--- START ---
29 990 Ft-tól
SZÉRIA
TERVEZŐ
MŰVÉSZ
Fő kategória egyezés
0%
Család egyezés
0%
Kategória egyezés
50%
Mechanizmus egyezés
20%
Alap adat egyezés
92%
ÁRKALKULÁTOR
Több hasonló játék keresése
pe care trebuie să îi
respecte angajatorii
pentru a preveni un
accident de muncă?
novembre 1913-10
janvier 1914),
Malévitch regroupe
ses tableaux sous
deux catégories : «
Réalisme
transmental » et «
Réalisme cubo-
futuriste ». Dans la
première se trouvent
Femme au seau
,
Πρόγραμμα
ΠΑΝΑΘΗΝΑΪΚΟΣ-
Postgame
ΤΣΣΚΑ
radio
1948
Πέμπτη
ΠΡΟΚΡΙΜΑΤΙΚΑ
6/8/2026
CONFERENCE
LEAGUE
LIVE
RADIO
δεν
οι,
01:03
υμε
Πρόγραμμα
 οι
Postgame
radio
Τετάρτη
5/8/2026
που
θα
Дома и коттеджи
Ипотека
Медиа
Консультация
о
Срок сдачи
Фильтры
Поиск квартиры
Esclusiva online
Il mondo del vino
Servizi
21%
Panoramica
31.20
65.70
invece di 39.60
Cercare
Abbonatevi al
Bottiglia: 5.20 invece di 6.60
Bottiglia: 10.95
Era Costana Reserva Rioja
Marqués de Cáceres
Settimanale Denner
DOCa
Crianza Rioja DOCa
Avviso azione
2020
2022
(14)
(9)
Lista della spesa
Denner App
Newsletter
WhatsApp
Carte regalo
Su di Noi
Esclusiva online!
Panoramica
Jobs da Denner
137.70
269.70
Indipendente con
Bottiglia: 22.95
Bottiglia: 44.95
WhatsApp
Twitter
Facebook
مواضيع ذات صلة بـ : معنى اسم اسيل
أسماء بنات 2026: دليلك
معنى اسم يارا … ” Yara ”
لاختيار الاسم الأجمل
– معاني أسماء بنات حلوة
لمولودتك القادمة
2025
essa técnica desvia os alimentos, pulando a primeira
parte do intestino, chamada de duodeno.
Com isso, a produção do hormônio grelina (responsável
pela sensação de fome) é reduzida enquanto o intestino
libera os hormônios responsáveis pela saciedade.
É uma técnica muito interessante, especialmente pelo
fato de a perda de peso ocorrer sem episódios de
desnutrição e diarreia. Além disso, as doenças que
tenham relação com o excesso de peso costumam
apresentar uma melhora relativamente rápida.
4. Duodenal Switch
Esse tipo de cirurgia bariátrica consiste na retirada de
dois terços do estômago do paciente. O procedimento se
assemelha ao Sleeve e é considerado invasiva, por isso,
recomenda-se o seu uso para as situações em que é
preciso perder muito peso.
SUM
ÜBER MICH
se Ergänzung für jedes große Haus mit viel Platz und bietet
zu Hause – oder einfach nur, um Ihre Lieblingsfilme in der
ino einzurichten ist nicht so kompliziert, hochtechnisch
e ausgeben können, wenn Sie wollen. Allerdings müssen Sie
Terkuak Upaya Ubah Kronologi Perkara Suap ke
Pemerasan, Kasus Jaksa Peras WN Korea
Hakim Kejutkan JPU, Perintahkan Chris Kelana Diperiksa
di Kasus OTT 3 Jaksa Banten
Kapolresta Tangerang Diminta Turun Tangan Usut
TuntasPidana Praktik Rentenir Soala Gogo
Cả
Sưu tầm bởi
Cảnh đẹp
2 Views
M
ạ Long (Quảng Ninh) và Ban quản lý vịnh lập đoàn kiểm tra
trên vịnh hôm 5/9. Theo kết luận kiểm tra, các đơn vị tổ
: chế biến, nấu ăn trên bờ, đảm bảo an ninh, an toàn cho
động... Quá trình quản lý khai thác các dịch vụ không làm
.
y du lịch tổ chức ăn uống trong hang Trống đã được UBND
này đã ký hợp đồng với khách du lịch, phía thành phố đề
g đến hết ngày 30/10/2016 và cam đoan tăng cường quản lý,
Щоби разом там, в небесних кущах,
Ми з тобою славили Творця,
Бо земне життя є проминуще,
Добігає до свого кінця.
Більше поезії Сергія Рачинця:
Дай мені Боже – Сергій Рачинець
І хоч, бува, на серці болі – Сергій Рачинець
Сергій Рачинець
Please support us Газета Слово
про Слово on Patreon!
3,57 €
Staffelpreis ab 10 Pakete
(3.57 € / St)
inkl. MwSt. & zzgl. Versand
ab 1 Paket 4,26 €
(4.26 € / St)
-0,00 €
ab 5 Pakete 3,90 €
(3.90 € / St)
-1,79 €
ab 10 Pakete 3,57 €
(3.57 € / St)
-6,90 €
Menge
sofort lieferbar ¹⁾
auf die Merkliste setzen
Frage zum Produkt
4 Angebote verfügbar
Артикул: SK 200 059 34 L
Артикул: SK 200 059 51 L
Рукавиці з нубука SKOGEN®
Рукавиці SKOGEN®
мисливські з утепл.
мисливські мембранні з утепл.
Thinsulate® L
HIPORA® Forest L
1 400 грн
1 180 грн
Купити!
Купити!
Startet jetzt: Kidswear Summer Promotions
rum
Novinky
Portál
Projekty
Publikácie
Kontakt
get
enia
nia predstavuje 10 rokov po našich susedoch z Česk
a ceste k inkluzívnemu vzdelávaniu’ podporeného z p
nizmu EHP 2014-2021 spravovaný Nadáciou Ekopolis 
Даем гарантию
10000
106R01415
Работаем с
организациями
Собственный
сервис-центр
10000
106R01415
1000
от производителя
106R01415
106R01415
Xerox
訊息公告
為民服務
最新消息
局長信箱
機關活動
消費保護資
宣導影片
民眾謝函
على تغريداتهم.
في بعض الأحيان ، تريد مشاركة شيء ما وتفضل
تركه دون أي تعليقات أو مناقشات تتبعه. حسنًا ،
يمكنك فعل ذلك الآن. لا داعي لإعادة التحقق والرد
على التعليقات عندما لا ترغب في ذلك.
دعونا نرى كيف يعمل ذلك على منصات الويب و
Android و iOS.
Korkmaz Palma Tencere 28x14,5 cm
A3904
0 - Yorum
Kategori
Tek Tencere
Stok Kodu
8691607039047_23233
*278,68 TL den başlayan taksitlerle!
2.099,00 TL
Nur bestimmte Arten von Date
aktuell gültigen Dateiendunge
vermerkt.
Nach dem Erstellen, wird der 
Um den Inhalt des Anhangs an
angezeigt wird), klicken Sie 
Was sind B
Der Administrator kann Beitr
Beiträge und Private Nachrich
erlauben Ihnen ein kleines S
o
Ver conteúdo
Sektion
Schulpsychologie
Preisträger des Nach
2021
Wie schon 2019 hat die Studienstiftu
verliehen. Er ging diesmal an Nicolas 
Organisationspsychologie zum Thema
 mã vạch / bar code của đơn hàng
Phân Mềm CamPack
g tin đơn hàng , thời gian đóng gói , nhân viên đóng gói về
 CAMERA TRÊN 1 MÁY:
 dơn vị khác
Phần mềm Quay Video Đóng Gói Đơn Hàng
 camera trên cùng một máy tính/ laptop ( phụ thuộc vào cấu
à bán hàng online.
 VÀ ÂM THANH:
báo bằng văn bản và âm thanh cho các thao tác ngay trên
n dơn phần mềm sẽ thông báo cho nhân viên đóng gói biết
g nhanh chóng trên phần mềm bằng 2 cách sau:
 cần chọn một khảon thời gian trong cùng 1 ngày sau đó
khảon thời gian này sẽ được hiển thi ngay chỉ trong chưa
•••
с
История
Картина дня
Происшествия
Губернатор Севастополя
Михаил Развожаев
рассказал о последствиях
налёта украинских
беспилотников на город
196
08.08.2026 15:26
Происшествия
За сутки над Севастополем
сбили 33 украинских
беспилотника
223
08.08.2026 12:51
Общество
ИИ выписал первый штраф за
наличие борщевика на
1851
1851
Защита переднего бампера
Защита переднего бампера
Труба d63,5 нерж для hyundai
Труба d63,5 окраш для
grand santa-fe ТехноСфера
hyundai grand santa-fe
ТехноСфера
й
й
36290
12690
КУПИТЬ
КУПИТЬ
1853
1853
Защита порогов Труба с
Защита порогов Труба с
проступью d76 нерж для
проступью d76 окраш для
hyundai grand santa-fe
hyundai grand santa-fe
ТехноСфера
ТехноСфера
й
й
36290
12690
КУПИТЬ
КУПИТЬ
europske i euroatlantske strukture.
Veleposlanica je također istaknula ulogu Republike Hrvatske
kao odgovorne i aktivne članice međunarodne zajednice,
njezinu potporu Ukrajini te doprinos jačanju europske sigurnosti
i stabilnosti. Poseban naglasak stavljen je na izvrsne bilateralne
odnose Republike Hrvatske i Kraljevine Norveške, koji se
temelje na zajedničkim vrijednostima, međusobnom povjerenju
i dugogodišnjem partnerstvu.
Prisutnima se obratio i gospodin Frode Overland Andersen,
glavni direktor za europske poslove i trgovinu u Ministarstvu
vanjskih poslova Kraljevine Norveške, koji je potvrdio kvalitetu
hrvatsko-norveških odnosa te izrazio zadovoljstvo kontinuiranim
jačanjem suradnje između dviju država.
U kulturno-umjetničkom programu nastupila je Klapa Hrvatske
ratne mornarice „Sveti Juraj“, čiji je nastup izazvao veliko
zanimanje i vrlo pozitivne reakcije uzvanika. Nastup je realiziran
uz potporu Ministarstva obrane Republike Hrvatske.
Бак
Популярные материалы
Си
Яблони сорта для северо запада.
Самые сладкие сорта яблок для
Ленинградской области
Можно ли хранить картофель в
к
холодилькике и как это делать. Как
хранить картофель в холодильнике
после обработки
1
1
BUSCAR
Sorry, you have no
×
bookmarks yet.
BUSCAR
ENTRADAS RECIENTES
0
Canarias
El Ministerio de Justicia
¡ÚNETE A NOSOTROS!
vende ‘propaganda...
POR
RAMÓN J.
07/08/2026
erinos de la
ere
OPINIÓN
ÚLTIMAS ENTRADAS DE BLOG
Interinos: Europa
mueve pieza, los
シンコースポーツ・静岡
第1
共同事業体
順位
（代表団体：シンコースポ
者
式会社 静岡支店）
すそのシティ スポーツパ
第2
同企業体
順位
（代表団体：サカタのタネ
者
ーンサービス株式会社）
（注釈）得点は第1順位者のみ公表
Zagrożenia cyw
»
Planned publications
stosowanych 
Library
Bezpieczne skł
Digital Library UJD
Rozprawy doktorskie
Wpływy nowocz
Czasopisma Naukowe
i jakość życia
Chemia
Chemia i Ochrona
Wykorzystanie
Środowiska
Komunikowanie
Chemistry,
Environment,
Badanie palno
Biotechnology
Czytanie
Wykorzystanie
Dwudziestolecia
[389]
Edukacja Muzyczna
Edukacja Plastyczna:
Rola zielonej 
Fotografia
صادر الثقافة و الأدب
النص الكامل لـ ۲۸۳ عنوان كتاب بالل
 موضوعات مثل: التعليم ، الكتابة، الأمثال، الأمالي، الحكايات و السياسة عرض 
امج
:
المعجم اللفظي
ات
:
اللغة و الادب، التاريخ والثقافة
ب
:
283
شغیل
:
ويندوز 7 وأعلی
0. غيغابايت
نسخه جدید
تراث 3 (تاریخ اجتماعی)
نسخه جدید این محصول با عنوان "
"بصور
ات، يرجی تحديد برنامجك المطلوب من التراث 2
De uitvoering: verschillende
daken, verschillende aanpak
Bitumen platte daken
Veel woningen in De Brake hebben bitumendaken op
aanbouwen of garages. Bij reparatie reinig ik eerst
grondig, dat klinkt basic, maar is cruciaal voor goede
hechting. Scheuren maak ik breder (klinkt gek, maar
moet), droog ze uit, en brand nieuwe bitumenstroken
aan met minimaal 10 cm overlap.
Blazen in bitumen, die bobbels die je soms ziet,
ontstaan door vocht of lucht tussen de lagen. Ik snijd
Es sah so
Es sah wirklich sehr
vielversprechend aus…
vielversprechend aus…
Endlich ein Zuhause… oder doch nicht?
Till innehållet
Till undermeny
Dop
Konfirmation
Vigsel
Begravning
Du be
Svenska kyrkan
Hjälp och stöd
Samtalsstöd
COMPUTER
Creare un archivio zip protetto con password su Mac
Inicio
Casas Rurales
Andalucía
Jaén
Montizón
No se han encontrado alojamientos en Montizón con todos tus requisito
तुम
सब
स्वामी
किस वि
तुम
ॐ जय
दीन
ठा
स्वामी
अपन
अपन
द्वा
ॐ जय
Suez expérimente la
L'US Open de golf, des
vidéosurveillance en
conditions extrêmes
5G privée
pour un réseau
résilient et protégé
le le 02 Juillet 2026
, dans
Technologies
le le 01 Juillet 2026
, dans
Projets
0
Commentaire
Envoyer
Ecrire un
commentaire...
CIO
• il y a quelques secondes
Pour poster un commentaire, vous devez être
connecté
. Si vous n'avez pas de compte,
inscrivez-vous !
--- END ---
YOUR GOAL
Reproduce verbatim the range of lines that opens the records and closes with the line containing "Femme au seau". Omit everything after it.

RESPONSE AREA
29 990 Ft-tól
SZÉRIA
TERVEZŐ
MŰVÉSZ
Fő kategória egyezés
0%
Család egyezés
0%
Kategória egyezés
50%
Mechanizmus egyezés
20%
Alap adat egyezés
92%
ÁRKALKULÁTOR
Több hasonló játék keresése
pe care trebuie să îi
respecte angajatorii
pentru a preveni un
accident de muncă?
novembre 1913-10
janvier 1914),
Malévitch regroupe
ses tableaux sous
deux catégories : «
Réalisme
transmental » et «
Réalisme cubo-
futuriste ». Dans la
première se trouvent
Femme au seau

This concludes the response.